Slapping an AI chat bot onto a product isn’t enough. It will likely aggravate your customers more than it helps them.

The more focused the use case, the more likely AI will be appreciated by users. Adding AI to a product isn’t a goal unto itself. AI has to be in service of a user’s needs. Start by looking at your biggest customer pain points and see if AI can help.

We need to explain how we’re using AI to our users and give them the option to opt out of AI if possible. Ideally, AI would be an additional feature of our products, not a requirement.

AI output, particularly the code generated by AI, is often not accessible. Hidde de Vries explains the challenge:

[An AI] systems’ success rate can be (and is usually) increased by training models specifically with very good examples…For accessibility, this data is hard to get by—most of the web has accessibility problems.

AI isn’t an excuse to ignore accessibility. AI features should be accessible to everyone.

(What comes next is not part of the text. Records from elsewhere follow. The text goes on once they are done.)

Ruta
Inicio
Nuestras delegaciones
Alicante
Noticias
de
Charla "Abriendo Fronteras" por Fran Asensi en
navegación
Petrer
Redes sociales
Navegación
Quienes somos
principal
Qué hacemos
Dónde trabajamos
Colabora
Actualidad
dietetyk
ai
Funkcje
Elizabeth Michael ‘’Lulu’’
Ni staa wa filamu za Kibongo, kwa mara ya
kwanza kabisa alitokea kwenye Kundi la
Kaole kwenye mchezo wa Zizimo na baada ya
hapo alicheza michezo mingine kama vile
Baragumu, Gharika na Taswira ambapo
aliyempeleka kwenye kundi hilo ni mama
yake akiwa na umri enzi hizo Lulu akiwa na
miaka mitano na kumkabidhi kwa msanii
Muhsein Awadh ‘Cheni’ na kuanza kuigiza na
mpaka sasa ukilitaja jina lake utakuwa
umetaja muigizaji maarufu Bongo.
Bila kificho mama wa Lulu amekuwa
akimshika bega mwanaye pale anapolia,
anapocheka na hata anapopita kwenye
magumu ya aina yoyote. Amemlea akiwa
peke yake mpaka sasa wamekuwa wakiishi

When we incorporate AI into our products, we must ensure we don’t leak a user’s private data inadvertently. We talked earlier about the need to understand how AI models use the data that users provide them, but we also need to evaluate our AI features with an eye on privacy.

We can’t be certain that AI generated output won’t contain sensitive information that the user has provided, so we shouldn’t publish that output without giving users with a chance to review it.

Not every job can be protected. But when we look at our work, we should consider the greater societal impact. Helping people live fuller lives and do their work more efficiently is something to strive for. Helping a massive company squeeze more out of their employees isn’t.

It feels foolhardy to describe an ethical framework for a field that is evolving so quickly. The way we think about and interact with AI will inevitably change.

But no matter how AI changes, some version of the questions we ask here will remain relevant. We’re trying to understand how to utilize AI in a way that benefits our users and customers the most while reducing the risk of harm. Asking questions like these is the first step.